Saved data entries

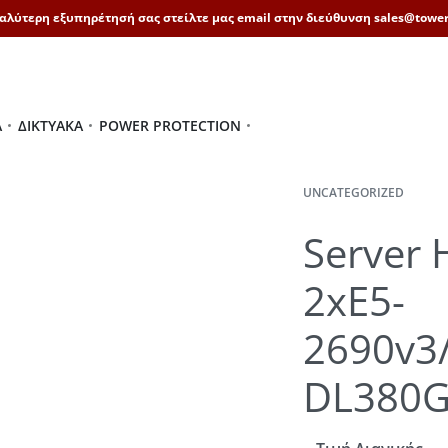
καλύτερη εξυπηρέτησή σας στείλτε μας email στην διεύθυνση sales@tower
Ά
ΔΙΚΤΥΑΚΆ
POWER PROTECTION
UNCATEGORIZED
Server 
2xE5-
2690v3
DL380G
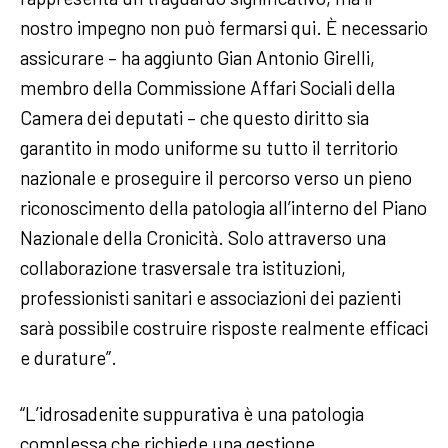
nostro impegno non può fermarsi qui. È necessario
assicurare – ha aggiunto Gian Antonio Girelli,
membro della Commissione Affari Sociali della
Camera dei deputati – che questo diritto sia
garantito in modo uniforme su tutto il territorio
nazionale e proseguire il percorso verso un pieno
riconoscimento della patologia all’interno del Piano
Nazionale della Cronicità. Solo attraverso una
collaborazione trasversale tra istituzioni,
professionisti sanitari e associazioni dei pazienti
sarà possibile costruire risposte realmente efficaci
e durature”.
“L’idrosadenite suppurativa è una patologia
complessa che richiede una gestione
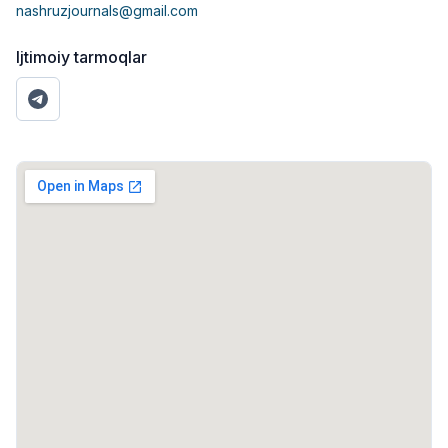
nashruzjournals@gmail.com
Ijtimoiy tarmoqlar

--

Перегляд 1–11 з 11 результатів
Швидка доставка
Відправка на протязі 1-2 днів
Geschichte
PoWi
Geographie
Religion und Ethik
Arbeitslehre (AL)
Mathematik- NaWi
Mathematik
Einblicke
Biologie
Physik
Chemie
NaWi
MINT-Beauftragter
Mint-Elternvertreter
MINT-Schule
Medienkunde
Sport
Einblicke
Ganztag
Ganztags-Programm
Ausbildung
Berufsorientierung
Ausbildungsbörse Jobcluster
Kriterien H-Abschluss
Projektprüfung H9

--

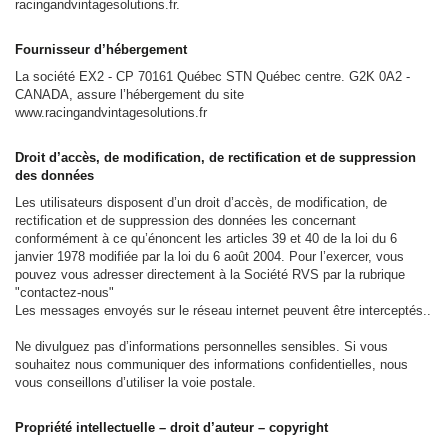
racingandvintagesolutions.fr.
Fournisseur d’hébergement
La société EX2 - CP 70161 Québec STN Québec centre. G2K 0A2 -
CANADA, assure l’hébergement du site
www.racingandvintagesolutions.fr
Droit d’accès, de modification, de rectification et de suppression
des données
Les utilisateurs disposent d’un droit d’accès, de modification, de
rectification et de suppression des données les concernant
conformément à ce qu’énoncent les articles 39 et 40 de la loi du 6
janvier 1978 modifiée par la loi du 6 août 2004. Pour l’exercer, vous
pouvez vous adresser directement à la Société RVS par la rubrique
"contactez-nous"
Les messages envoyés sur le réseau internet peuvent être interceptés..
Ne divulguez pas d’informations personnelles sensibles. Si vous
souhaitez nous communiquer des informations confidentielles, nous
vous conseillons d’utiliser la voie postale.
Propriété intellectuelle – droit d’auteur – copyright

- **WHAT IS EXPECTED**:
Go through the records and show every line with the string "suppression" in it.

- **RESULT OF THE TASK**:
Droit d’accès, de modification, de rectification et de suppression
rectification et de suppression des données les concernant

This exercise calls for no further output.